Je n’ai pas dissimulé les énormes défauts d’un pareil ouvrage ; j’ai dû, même les relever avec un peu de force, puisqu'on a pris tant de peine pour les faire applaudir ; mais je n’ai nul dessein d’affliger l’ateur : il n’y a ici ni calomnie, ni satyre ; c’est la vérité pure énoncée avec courage : je pense même qu’il n’étoit guères possible de tirer un bon parti d’un sujet si ingrat, et si peu théâtral. J’ai distingué quelques endroits qui semblent déceler la verve tragique, e tpromettre à l’auteur des succès honorables, quand son talent s’exercera sur une matière plus convenable et plus heureuse.
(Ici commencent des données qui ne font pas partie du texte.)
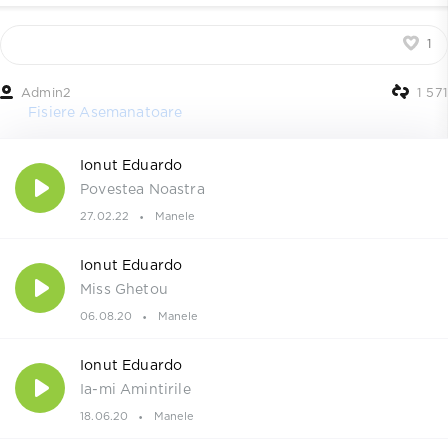
1
Admin2
1 571
Fisiere Asemanatoare
Ionut Eduardo
Povestea Noastra
27.02.22
Manele
Ionut Eduardo
Miss Ghetou
06.08.20
Manele
Ionut Eduardo
Ia-mi Amintirile
18.06.20
Manele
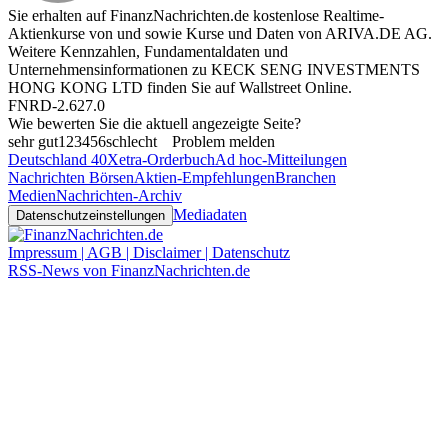
Sie erhalten auf FinanzNachrichten.de kostenlose Realtime-
Aktienkurse von
und
sowie Kurse und Daten von
ARIVA.DE AG
.
Weitere Kennzahlen, Fundamentaldaten und
Unternehmensinformationen zu KECK SENG INVESTMENTS
HONG KONG LTD finden Sie auf
Wallstreet Online
.
FNRD-2.627.0
Wie bewerten Sie die aktuell angezeigte Seite?
sehr gut
1
2
3
4
5
6
schlecht
Problem melden
Deutschland 40
Xetra-Orderbuch
Ad hoc-Mitteilungen
Nachrichten Börsen
Aktien-Empfehlungen
Branchen
Medien
Nachrichten-Archiv
Mediadaten
Datenschutzeinstellungen
Impressum | AGB | Disclaimer | Datenschutz
RSS-News von FinanzNachrichten.de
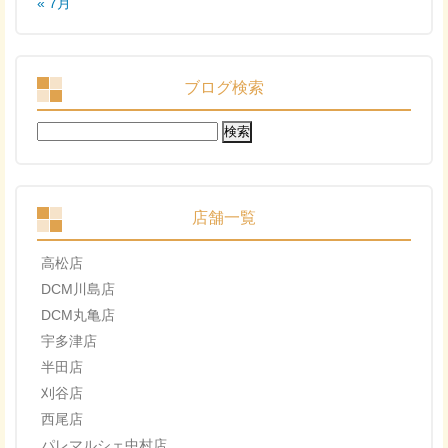
« 7月
ブログ検索
検
索:
店舗一覧
高松店
DCM川島店
DCM丸亀店
宇多津店
半田店
刈谷店
西尾店
パレマルシェ中村店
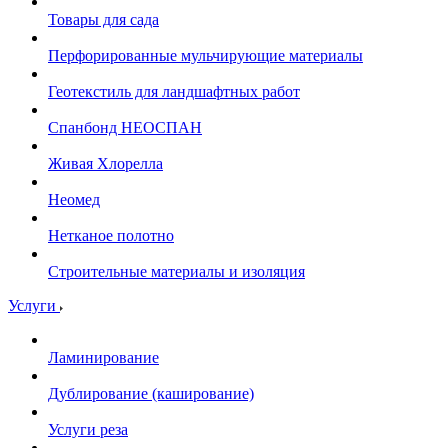
Товары для сада
Перфорированные мульчирующие материалы
Геотекстиль для ландшафтных работ
Спанбонд НЕОСПАН
Живая Хлорелла
Нeомед
Нетканое полотно
Строительные материалы и изоляция
Услуги
Ламинирование
Дублирование (каширование)
Услуги реза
Journal des débats et des décrets, 7 thermidor an 11 [26 juillet 1803], p. 4 :

Nota. Dans le feuilleton d’hier, article le Tasse et Léonore, colonne 6, ligne 14, on lit : Le Prince de Mantoue défend les deux coupables, parce que le Tasse est son rival ; lisez : Le Prince de Mantoue défend les deux coupables, quoiqu’il sache que le Tasse est son rival

Journal des débats et des décrets, 8 thermidor an 11 [27 juillet 1803], p. 2-4 :

[Une très belle exécution en règle de la pièce, dont rien ne peut être sauvé, ni l’intrigue, ni les personnages, ni même les interprètes (mais ils ont l’excuse de la faiblesse de la pièce). On voit clairement les présupposés idéologiques du critique, hostile aux idées révolutionnaires comme à l’héritage des philosophes du siècle précédent. Très clairement, il souligne le déclin de la société.]

Théâtre Français de la République.

Le Tasse et Léonore.

(Seconde représentation.)

Une mauvaise tragédie qu'on siffle ce n'est rien ; on peut même dire que c'est un bien, puisque c'est un acte de justice  :mais une mauvaise tragédie qu’on applaudit, c'est un grand mal : le Tasse a été plus heureux que sage à sa seconde apparition sur la scène, au lieu d'être hué comme un fou, il a été fêté comme un grand homme : son triomphe même ne portoit aucun signe de cabale : les spectateurs de bonne foi paroissoient admirer pieusement les sottises qu'on leur débitoit.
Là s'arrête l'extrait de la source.